During my first-ever run, I actually fended off that first wave quite easily. As I hint above, this made me cocky. I thought I was ready for the 400-strong doomstack in the second wave, and was immediately proven wrong. Given how much of a struggle these early waves can be, someone getting to the game’s theoretical maximum of 70,000 mobs is something I can’t quite imagine right now.

It’s the dressing around the edges that ties Age of Darkness together.

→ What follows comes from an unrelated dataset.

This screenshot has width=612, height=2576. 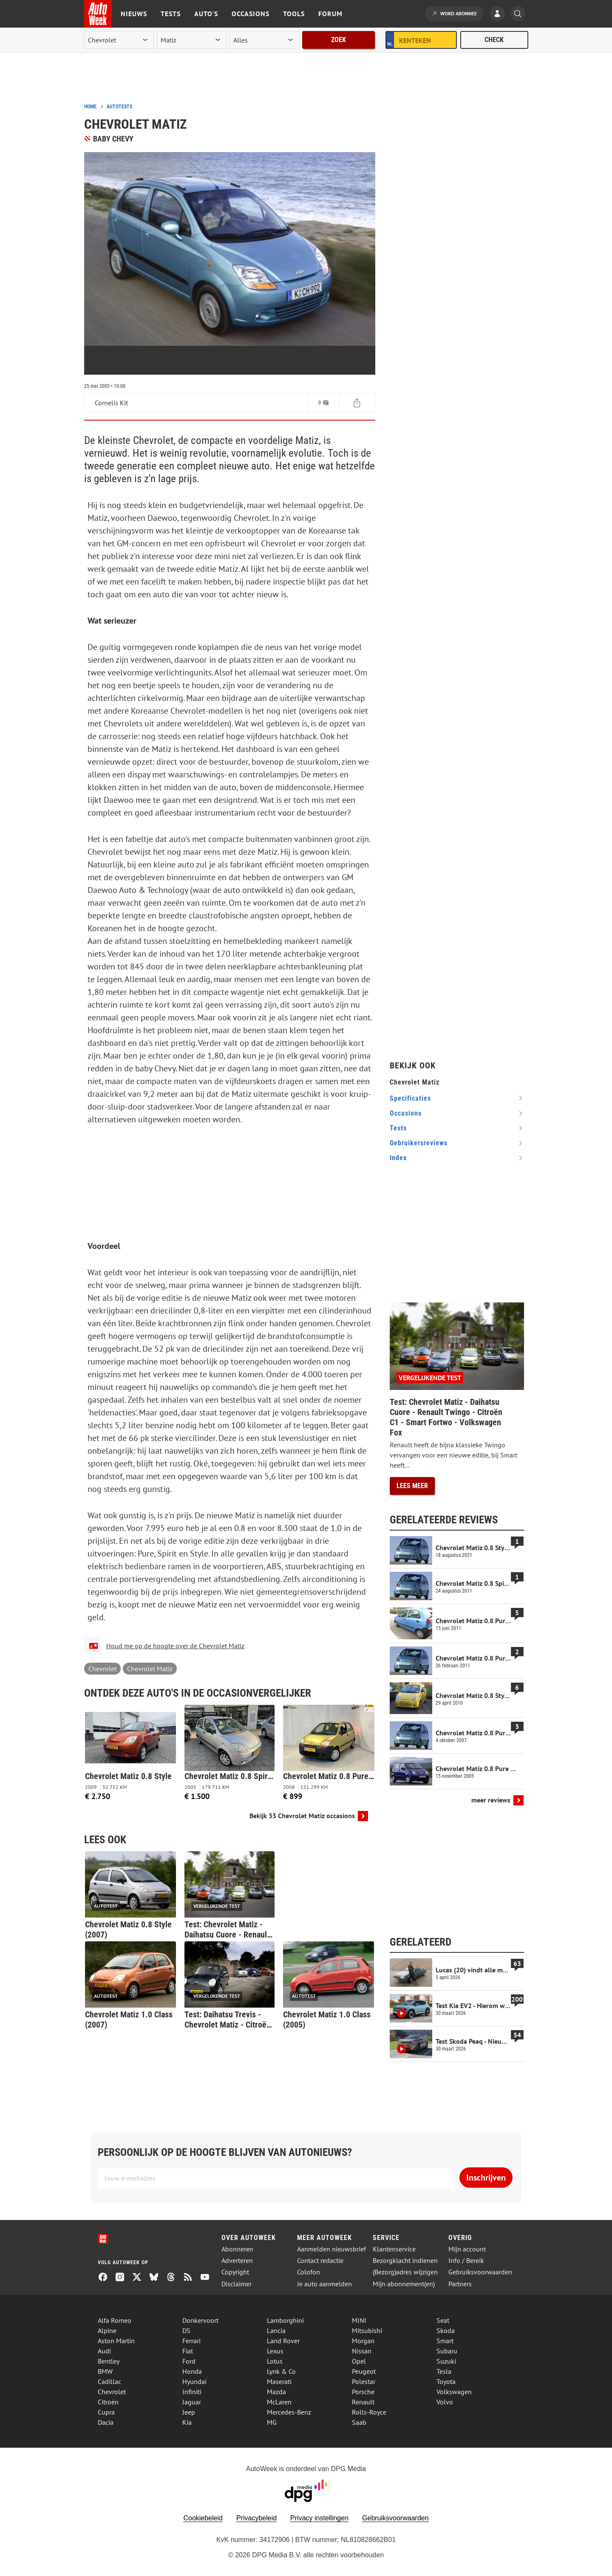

You can set custom difficulty options that will increase your final score; the maps are procedurally generated so no two runs will feel exactly alike; and every time you survive a death night you get to choose one of three randomly selected boons to help you last that much longer. And I can see how more hero choices in the final build will make a big difference.

The hero select screen in RTS game Age of Darkness

So far, Age of Darkness is a promising – if sadistic – twist on the RTS genre and its many mutations. Base-building, tower defence, large-scale tactical combat, survival… while the tropes are as common as the fantasy is dark, this game’s instinctual challenge – survive as long as you can – is a refreshing contrast to other games that try to follow in the footsteps of Age of Empires, bringing it more in line with 2019’s They Are Billions.

The Early Access demo only features the survival mode, but there is also a narrative campaign coming at some point before the full 1.0 release. Age of Darkness: Final Stand is out now in Steam Early Access, and is planning on staying there for “at least” a year.